[GOAL OF THE EXERCISE] Lines where the string "pessoais" appears are to be copied from the entries below.

[RECORDS FOR THIS TASK]
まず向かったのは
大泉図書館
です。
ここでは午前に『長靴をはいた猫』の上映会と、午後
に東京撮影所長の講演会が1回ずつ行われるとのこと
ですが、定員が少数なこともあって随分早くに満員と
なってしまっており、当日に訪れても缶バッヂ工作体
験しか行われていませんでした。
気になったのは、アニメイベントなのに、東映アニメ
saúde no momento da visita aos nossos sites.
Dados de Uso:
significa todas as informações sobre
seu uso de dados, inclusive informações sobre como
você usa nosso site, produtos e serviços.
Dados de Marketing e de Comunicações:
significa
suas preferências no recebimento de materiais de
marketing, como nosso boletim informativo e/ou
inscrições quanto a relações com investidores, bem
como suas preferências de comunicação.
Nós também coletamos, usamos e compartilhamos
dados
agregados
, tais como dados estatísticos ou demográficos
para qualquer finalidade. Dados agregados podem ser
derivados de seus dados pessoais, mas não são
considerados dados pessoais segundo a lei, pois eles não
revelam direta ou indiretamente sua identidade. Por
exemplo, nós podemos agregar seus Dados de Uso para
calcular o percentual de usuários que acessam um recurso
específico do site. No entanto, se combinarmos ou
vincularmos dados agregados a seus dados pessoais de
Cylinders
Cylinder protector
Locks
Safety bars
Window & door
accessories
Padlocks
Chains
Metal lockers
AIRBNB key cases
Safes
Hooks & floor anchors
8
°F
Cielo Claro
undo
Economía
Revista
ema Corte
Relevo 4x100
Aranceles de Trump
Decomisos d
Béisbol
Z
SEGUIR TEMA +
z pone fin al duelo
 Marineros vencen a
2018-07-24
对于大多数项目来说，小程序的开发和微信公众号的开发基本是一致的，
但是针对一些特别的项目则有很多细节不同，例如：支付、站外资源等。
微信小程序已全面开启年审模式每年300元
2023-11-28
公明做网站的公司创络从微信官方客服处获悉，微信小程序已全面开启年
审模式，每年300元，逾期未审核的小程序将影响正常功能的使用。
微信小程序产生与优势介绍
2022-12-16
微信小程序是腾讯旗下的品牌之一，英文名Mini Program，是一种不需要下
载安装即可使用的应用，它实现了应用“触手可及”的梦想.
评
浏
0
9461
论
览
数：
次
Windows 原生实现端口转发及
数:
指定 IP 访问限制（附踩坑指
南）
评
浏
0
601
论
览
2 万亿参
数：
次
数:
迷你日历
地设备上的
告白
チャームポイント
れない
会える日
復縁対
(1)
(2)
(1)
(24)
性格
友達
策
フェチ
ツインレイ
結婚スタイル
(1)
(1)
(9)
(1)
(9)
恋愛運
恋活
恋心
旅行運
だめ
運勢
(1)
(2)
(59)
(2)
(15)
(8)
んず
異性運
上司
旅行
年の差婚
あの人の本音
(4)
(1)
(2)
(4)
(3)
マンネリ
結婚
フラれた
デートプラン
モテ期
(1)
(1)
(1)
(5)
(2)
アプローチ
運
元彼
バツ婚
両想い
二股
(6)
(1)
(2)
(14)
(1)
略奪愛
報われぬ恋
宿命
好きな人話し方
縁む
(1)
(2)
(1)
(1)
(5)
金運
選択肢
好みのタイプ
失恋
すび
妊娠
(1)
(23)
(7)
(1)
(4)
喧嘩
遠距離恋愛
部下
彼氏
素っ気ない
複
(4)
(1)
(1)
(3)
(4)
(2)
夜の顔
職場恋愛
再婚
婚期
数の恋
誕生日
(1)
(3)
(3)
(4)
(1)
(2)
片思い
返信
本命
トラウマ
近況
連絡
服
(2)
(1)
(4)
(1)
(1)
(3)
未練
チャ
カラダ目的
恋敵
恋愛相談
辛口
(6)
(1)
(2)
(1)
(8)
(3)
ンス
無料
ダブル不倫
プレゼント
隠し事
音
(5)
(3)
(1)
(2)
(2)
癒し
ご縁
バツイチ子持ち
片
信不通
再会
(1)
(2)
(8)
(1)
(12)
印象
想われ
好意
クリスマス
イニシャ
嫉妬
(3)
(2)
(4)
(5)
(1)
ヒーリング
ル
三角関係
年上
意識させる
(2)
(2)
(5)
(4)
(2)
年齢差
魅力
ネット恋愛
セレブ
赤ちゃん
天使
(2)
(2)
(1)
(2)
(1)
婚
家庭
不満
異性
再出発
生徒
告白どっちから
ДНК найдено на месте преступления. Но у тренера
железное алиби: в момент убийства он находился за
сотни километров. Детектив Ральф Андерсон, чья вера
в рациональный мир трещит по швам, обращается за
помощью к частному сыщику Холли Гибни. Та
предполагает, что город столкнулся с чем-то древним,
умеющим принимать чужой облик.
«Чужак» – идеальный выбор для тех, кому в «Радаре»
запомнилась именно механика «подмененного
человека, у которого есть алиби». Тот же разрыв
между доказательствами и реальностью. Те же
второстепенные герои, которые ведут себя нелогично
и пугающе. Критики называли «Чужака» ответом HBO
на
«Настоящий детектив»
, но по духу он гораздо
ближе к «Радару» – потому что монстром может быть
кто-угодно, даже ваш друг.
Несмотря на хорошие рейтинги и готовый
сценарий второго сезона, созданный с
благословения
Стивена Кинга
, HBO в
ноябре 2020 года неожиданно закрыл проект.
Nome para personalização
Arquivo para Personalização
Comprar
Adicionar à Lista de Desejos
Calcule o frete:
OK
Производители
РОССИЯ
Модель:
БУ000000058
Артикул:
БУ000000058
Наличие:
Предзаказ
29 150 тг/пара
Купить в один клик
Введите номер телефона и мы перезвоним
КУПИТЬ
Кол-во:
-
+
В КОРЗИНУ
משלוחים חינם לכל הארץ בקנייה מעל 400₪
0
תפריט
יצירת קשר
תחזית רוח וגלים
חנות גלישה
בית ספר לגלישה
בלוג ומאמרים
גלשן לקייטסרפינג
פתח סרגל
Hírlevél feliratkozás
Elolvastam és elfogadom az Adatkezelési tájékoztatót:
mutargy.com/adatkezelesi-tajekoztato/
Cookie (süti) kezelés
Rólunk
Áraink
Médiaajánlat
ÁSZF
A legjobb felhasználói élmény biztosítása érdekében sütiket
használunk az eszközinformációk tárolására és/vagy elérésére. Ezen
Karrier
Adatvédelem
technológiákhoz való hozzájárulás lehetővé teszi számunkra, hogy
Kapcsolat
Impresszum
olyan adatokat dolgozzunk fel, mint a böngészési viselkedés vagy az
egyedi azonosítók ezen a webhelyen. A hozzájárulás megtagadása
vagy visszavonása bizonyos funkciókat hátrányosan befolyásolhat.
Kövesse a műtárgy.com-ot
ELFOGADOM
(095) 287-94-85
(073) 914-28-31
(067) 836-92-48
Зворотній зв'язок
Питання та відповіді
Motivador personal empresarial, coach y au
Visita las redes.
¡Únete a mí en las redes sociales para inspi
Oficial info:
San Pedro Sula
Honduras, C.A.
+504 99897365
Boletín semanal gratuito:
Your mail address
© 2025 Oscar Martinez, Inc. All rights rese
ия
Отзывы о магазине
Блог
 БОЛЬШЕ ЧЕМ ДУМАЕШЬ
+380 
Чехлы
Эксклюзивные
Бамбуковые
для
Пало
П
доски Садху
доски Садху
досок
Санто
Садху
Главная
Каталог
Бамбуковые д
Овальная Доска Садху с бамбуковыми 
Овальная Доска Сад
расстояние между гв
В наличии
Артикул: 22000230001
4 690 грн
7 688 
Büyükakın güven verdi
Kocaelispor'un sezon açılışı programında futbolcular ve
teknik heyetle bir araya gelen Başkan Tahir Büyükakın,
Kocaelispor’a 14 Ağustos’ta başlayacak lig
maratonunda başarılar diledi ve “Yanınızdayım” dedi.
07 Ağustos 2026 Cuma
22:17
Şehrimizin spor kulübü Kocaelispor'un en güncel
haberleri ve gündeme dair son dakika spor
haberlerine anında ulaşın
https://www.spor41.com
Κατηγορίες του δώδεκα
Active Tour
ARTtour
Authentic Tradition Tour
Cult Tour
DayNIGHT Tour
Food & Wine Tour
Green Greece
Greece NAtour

[RESPONSE FOR THIS EXERCISE]
derivados de seus dados pessoais, mas não são
considerados dados pessoais segundo a lei, pois eles não
vincularmos dados agregados a seus dados pessoais de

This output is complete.